В толпе послышался ропот. Трубецкой смутился.
– Это не моё дело, не кайся, – бормотал он, – скажи только, зачем бежишь, престол свой оставляешь? Живи, не оставляй престола! Великий государь наш тебя милует и рад тебе.
Никон вынул из-под мантии клок бумаги, что сейчас исписал за престолом, и подал Трубецкому.
– Поднеси это государю… Попроси царское величество, чтоб пожаловал мне келью.
Трубецкой ушёл. Патриарх, несмотря на свою железную волю, озирался растерянно, видимо не находя себе места: то садился на нижней ступени патриаршего места, как бы униженно припадая к ногам обезумевшей от изумления толпы, то вставал и порывался к дверям. Но народ с плачем не пускал его, падая перед ним ниц или простирая к небу руки. Картина была потрясающая. Женщины то рыдали, сбившись в кучу, как овцы в зной, то ползали у ног упрямца, стукаясь головами о каменный церковный помост.
Не выдержал и патриарх – заплакал: беспомощно опустившись на нижнюю ступень своего седалища, он припал лицом к ладони и тихо, беззвучно рыдал.
Это уже было выше меры. Церковь вся огласилась рыданиями. Даже сторожа, забившись по углам, плакали.
Но снова явился Трубецкой и, отдавая Никону назад письмо его, сказал: «Великий государь указал тебе сказать, чтоб ты патриаршества не оставлял, а келий-де на патриаршем дворе много».
– Уже я слова своего не переменю, – сказал патриарх и вышел из собора.
Теперь уж его никто не останавливал. Народ чувствовал, что вместе с патриархом и ему нанесена обида… Стоит ли-де настаивать после этого!
Но, когда Никон хотел сесть в карету, народ бросился на неё и выпряг лошадей. Никон пошёл пешком чрез Кремль – народ за ним. Патриарх хотел уйти Спасскими воротами – народ запер ворота. Тогда Никон сел в нишу под воротами, в «печуру». Народ запрудил всю эту половину Кремля, и только посланные из дворца бояре могли заставить народ выпустить своего пленника.

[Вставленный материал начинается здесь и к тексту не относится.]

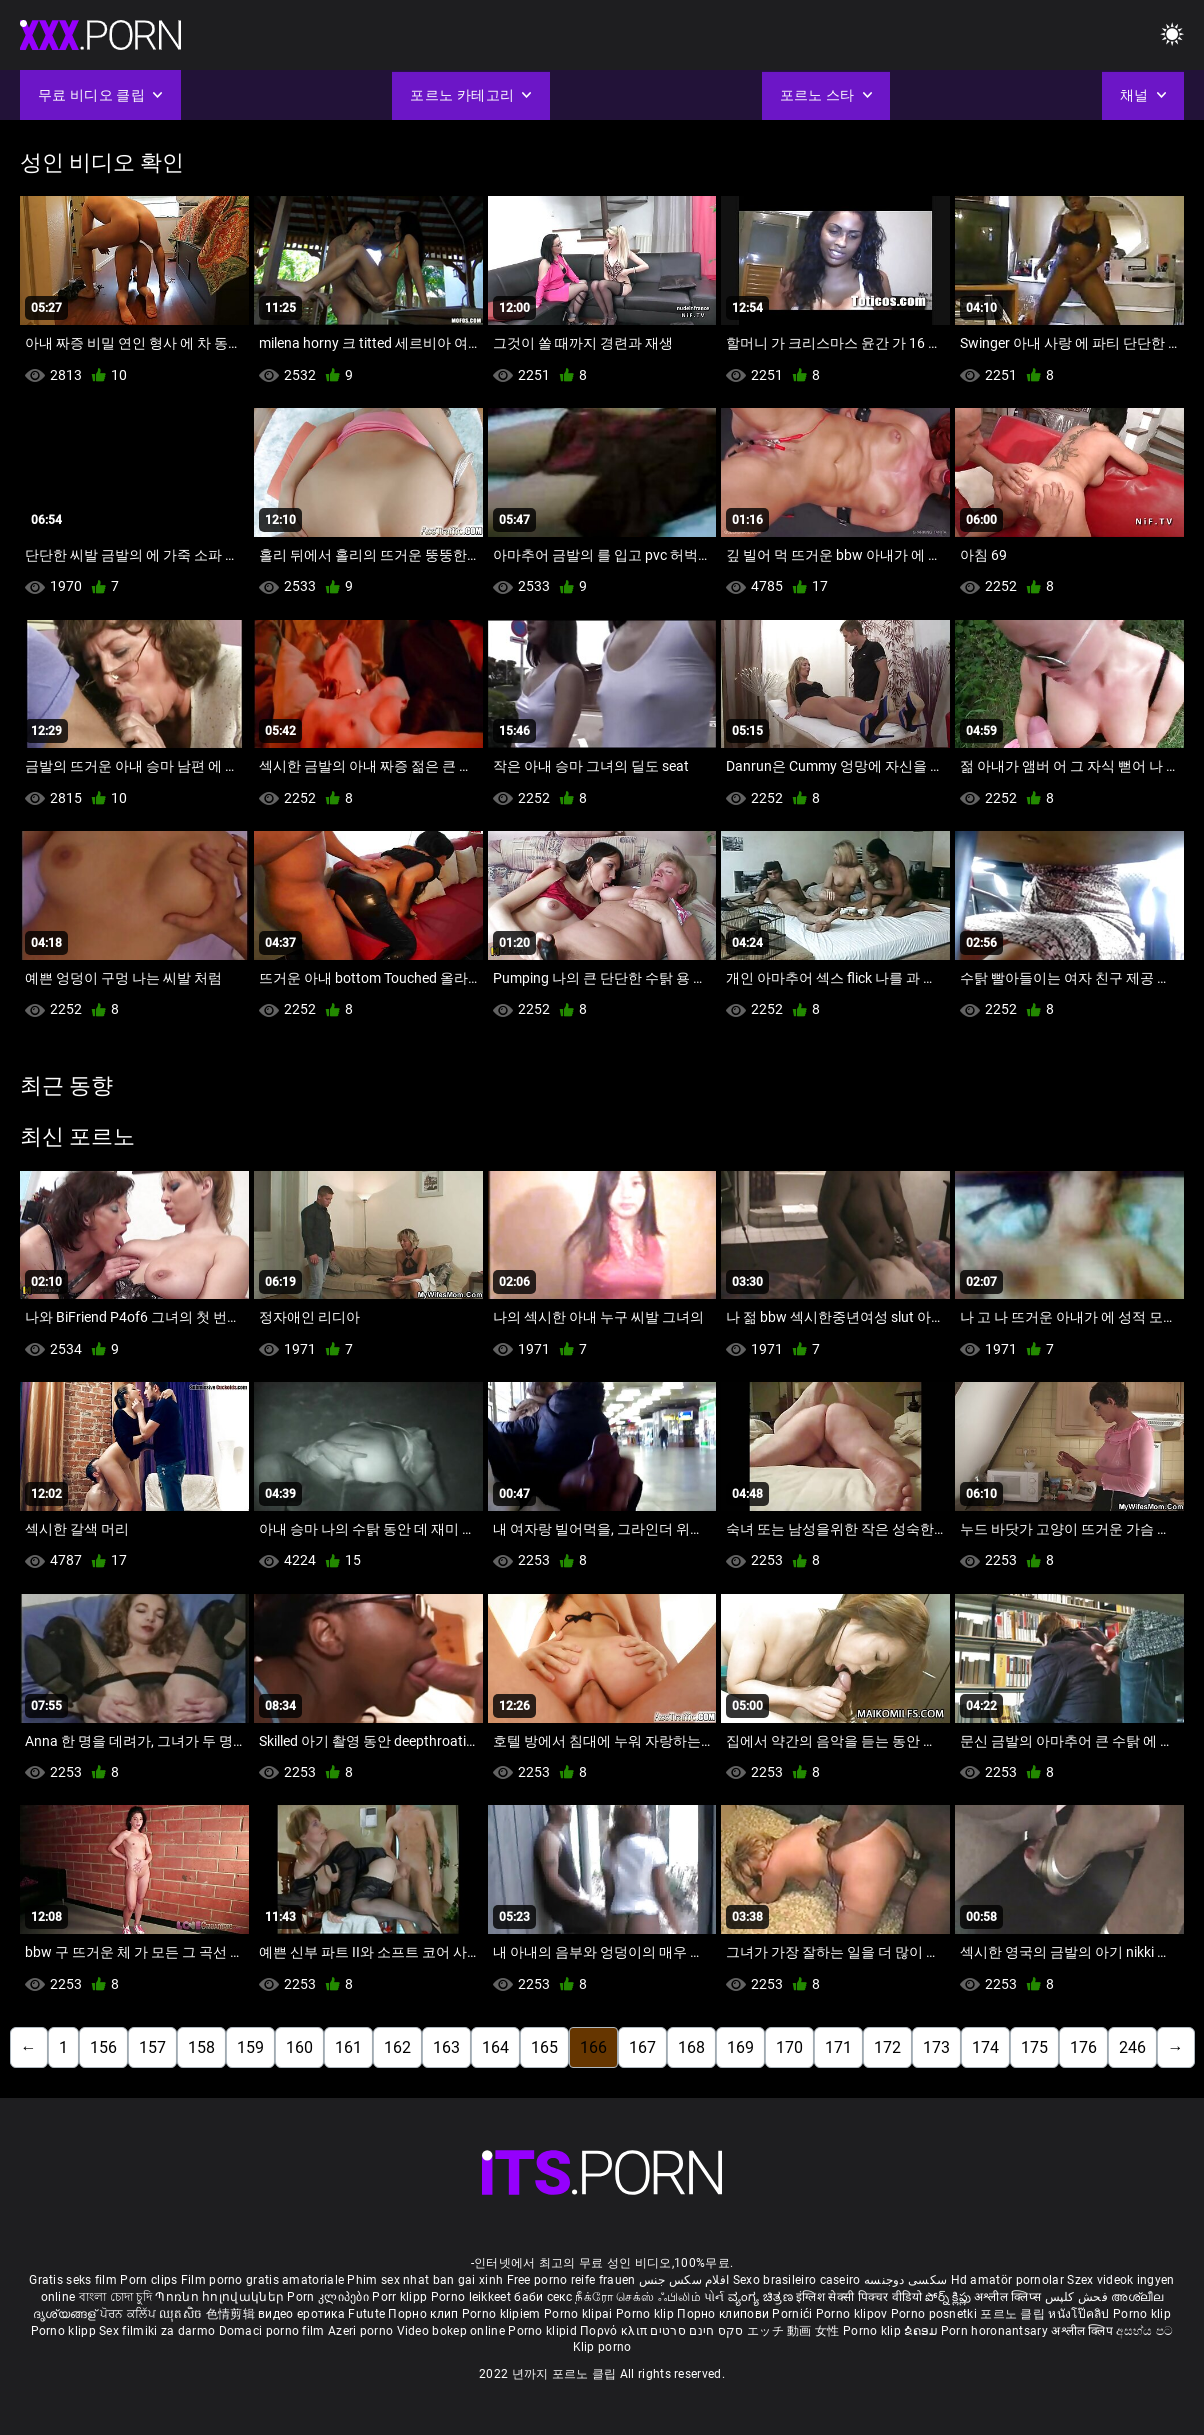  Describe the element at coordinates (593, 2047) in the screenshot. I see `166` at that location.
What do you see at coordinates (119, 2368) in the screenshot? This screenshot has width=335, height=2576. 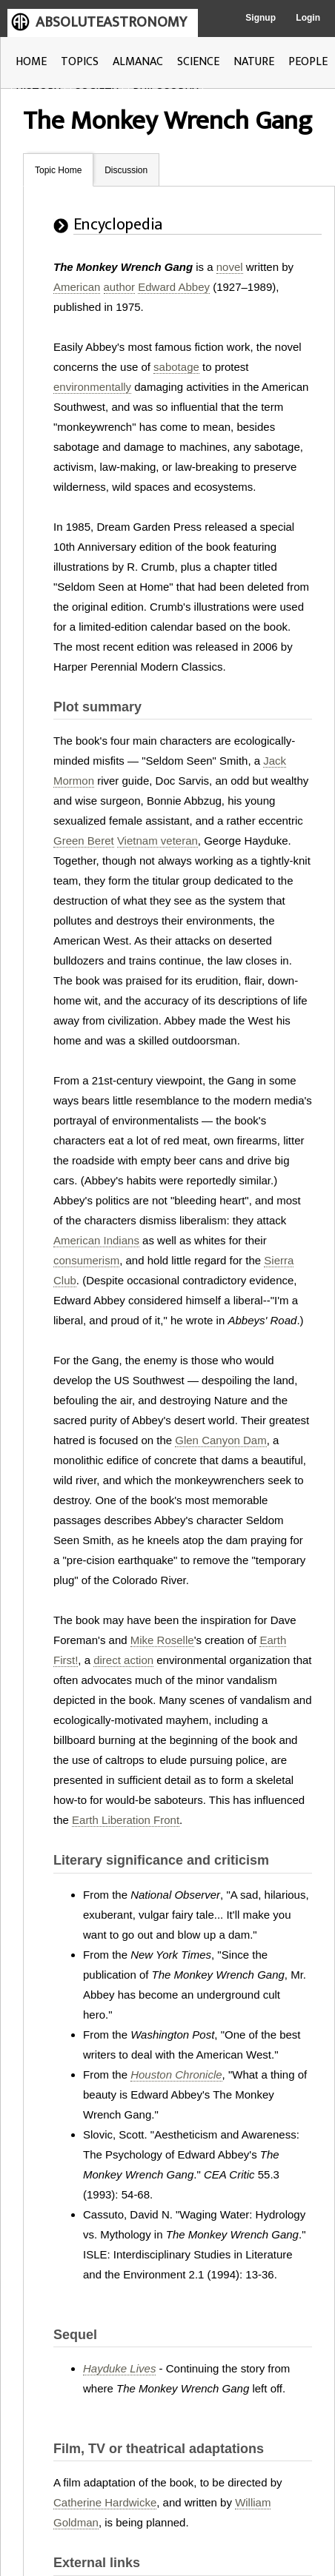 I see `Hayduke Lives` at bounding box center [119, 2368].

Опальный патриарх пошёл пешком до своего подворья, на Ильинку, а народ, провожая его, плакал словно по покойнику.
. . . . . . . . . . . . . . . . . . . . . .

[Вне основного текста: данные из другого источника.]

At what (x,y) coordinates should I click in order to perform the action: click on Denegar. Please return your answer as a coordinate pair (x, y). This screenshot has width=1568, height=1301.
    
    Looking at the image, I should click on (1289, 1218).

Всё это вспомнил теперь Никон, возвращаясь в свой Воскресенский монастырь из Москвы, куда он попытался было, но так неудачно, снова воротиться из своего добровольного, а теперь невольного изгнания. Тяжело было у него на душе. Да и как переменилось всё в эти долгие, мучительно однообразные шесть лет изгнания? Тогда, оскорблённый и униженный, он ехал в изгнание всё-таки полный надежд, что его скоро воротят, попросят назад, и торжество его будет полное. Теперь он возвращался, полный мрачной безнадёжности и тоски: мало того, что теперь его выгнали как собаку – впереди ещё ждёт его суд вселенских патриархов[8]. «О! наёмники!» – невольно вырвалось у него слово – и он оглянулся назад. Сани его катились по той же однообразной снежной равнине, по которой он, несколько часов тому назад, ночью, ехал с тайною надеждою на победу… Нет, не победа ждала его, а глубокое посрамление…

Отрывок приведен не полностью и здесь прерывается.